__WHAT IS REQUIRED__
Go line by line through the data and copy those with the word "nueva".

__STUDY MATERIAL__

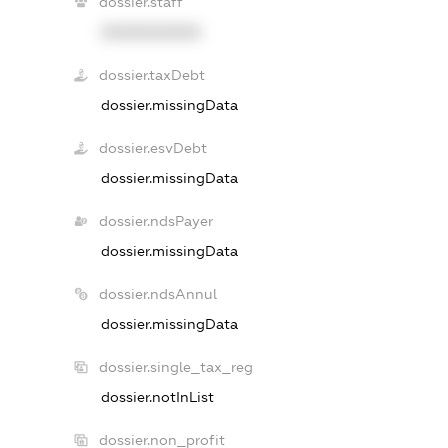
dossier.staff
XXXXXXXXXX
dossier.taxDebt
dossier.missingData
dossier.esvDebt
dossier.missingData
dossier.ndsPayer
dossier.missingData
dossier.ndsAnnul
dossier.missingData
dossier.single_tax_reg
dossier.notInList
dossier.non_profit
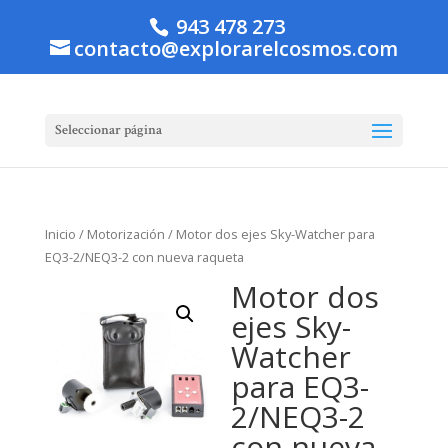
943 478 273
contacto@explorarelcosmos.com
Seleccionar página
Inicio
/
Motorización
/ Motor dos ejes Sky-Watcher para
EQ3-2/NEQ3-2 con nueva raqueta
Motor dos
ejes Sky-
Watcher
para EQ3-
2/NEQ3-2
con nueva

__ANSWER FOR THE TASK__
EQ3-2/NEQ3-2 con nueva raqueta
con nueva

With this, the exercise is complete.